Secondo l’indagine, il telefono è ormai percepito come qualcosa che va oltre la semplice funzionalità. Il 70% degli italiani lo considera un alleato contro la noia, utile per intrattenersi, informarsi o semplicemente staccare la mente. Ma c’è un dato che colpisce ancora di più: oltre una persona su due, il 56% degli intervistati, afferma di utilizzarlo anche come supporto per affrontare momenti di solitudine.
La relazione con lo smartphone emerge anche da piccoli gesti quotidiani che raccontano un’abitudine ormai radicata. Il 71% degli italiani porta il telefono da una stanza all’altra della casa, il 45% lo pulisce prima di appoggiarlo e più di un terzo prova una sensazione di sicurezza semplicemente sapendo di averlo vicino.
Il dispositivo è diventato anche uno scrigno di memoria personale.
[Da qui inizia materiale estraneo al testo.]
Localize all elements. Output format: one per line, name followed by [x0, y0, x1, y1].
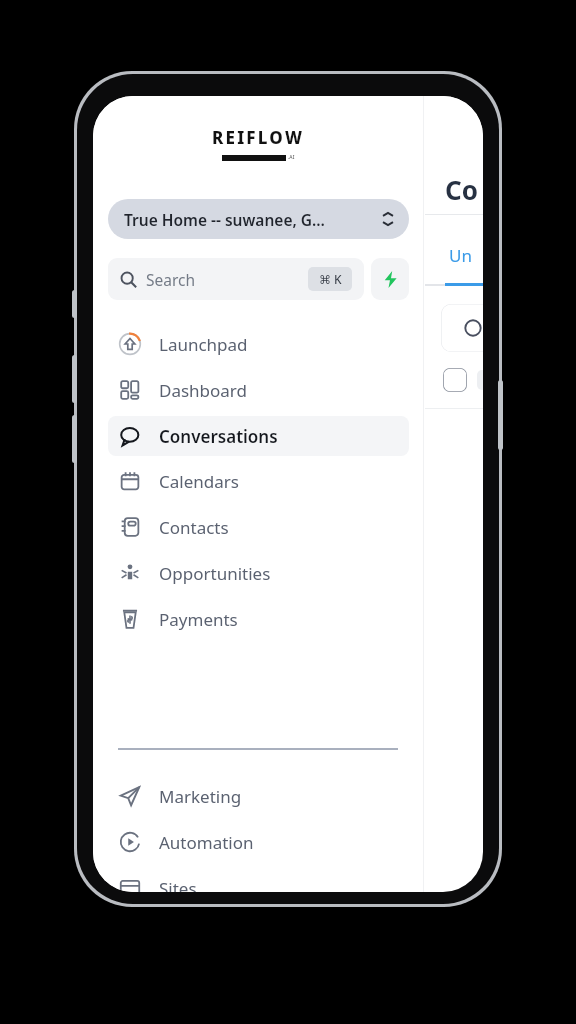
staticText: Search — [146, 269, 308, 290]
button[interactable]: Contacts — [108, 507, 409, 547]
button[interactable]: Payments — [108, 599, 409, 639]
button[interactable]: Marketing — [108, 776, 409, 816]
staticText: .AI — [288, 154, 295, 161]
button[interactable]: Conversations — [108, 416, 409, 456]
staticText: Launchpad — [159, 333, 248, 356]
button[interactable]: Calendars — [108, 461, 409, 501]
staticText: Contacts — [159, 516, 229, 539]
button[interactable]: Sites — [108, 868, 409, 892]
staticText: Sites — [159, 877, 197, 892]
staticText: Co — [445, 172, 478, 207]
staticText: ⌘ K — [319, 271, 342, 287]
staticText: Opportunities — [159, 562, 271, 585]
button[interactable]: Search — [108, 258, 364, 300]
staticText: Un — [449, 244, 472, 267]
staticText: Marketing — [159, 785, 242, 808]
staticText: Payments — [159, 608, 238, 631]
staticText: Calendars — [159, 470, 239, 493]
staticText: Dashboard — [159, 379, 248, 402]
button[interactable]: Opportunities — [108, 553, 409, 593]
staticText: Automation — [159, 831, 254, 854]
button[interactable]: True Home -- suwanee, G… — [108, 199, 409, 239]
button[interactable]: Quick actions — [371, 258, 409, 300]
button[interactable]: Launchpad — [108, 324, 409, 364]
staticText: True Home -- suwanee, G… — [124, 209, 381, 230]
button[interactable]: Dashboard — [108, 370, 409, 410]
staticText: Conversations — [159, 425, 278, 448]
staticText: REIFLOW — [212, 126, 305, 149]
button[interactable]: Automation — [108, 822, 409, 862]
Quasi un italiano su due collega esperienze importanti della propria vita, come viaggi, relazioni sentimentali o cambiamenti personali, al telefono utilizzato in quel preciso periodo. Un legame che appare ancora più forte tra i giovani adulti, per i quali lo smartphone rappresenta una sorta di diario digitale in cui conservare immagini, conversazioni e frammenti di identità.
Separarsi dal vecchio telefono, infatti, non è sempre semplice. Solo due italiani su cinque dichiarano di cambiare dispositivo senza particolari difficoltà. Per altri il passaggio porta con sé emozioni contrastanti: c’è chi teme di perdere qualcosa di importante, chi vive il cambio con nostalgia e chi lo interpreta come il simbolo di una nuova fase della propria vita.
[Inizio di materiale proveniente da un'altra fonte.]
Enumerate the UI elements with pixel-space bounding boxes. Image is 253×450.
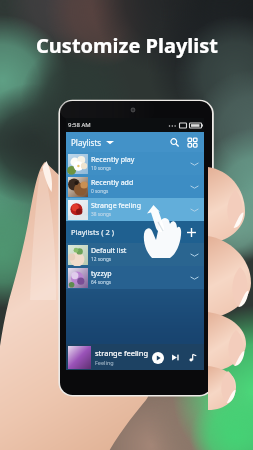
staticText: 38 songs [91, 211, 112, 218]
button[interactable]: Add playlist [185, 226, 198, 239]
button[interactable]: Next track [168, 350, 183, 365]
button[interactable]: strange feeling [66, 344, 204, 370]
staticText: Strange feeling [91, 201, 141, 211]
staticText: 12 songs [91, 256, 112, 263]
staticText: Default list [91, 246, 127, 256]
staticText: 0 songs [91, 188, 109, 195]
button[interactable]: Recently play [66, 152, 204, 175]
button[interactable]: Playlists [71, 137, 114, 148]
staticText: Recently play [91, 155, 135, 165]
button[interactable]: Grid view [185, 135, 200, 150]
button[interactable]: Strange feeling [66, 198, 204, 221]
staticText: 64 songs [91, 279, 112, 286]
staticText: Recently add [91, 178, 134, 188]
staticText: 10 songs [91, 165, 112, 172]
staticText: tyzzyp [91, 269, 112, 279]
staticText: Customize Playlist [36, 32, 218, 59]
button[interactable]: Playlist [185, 350, 200, 365]
button[interactable]: Search [167, 135, 182, 150]
button[interactable]: Play [149, 349, 166, 366]
button[interactable]: Default list [66, 243, 204, 266]
staticText: Feeling [95, 359, 114, 366]
staticText: Playlists [71, 137, 102, 148]
staticText: strange feeling [95, 348, 149, 358]
button[interactable]: tyzzyp [66, 266, 204, 289]
button[interactable]: Recently add [66, 175, 204, 198]
staticText: 9:58 AM [68, 121, 91, 129]
staticText: Playlists ( 2 ) [71, 227, 114, 237]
Forse anche per questo quasi otto italiani su dieci tengono ancora vecchi smartphone chiusi nei cassetti di casa. Dietro questa scelta non ci sono soltanto motivi pratici o legati alla privacy dei dati, ma spesso anche un attaccamento emotivo difficile da ignorare. Quasi la metà degli intervistati ammette persino di sentirsi a disagio all’idea che il proprio vecchio telefono finisca nelle mani di qualcun altro.
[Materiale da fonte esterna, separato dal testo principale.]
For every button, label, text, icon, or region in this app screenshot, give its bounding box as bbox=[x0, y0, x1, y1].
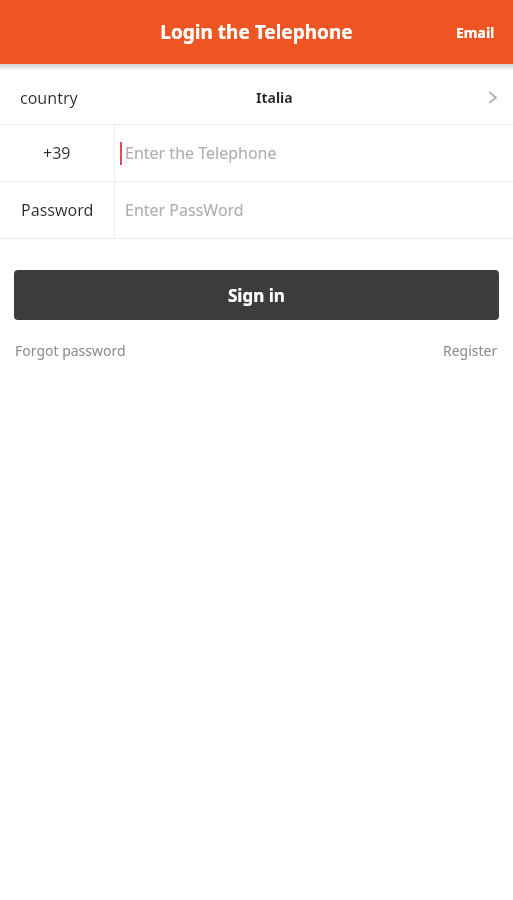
button[interactable]: Forgot password bbox=[15, 335, 126, 366]
other: Select country bbox=[471, 71, 513, 124]
button[interactable]: Sign in bbox=[14, 270, 499, 320]
button[interactable]: Enter the Telephone bbox=[115, 125, 513, 181]
staticText: Enter PassWord bbox=[125, 199, 244, 221]
staticText: country bbox=[20, 87, 78, 109]
button[interactable]: Enter PassWord bbox=[115, 182, 513, 238]
staticText: Login the Telephone bbox=[160, 19, 353, 45]
button[interactable]: country bbox=[0, 71, 513, 124]
staticText: Email bbox=[456, 23, 495, 42]
staticText: Sign in bbox=[228, 284, 285, 307]
staticText: Password bbox=[21, 199, 94, 221]
staticText: Italia bbox=[256, 88, 293, 107]
staticText: Register bbox=[443, 341, 498, 360]
staticText: Forgot password bbox=[15, 341, 126, 360]
staticText: Enter the Telephone bbox=[125, 142, 277, 164]
button[interactable]: Email bbox=[438, 7, 513, 58]
button[interactable]: +39 bbox=[0, 125, 114, 181]
staticText: +39 bbox=[43, 142, 71, 164]
button[interactable]: Register bbox=[443, 335, 498, 366]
Accanto all’aspetto sentimentale resta però aperta la questione ambientale. La maggioranza degli italiani riconosce l’importanza di comportamenti più responsabili nello smaltimento dei rifiuti elettronici, ma solo una minoranza dichiara di affrontare davvero il problema in modo concreto. Un tema che continua a crescere insieme alla quantità di dispositivi accumulati nelle case, sospesi tra memoria personale e impatto ambientale.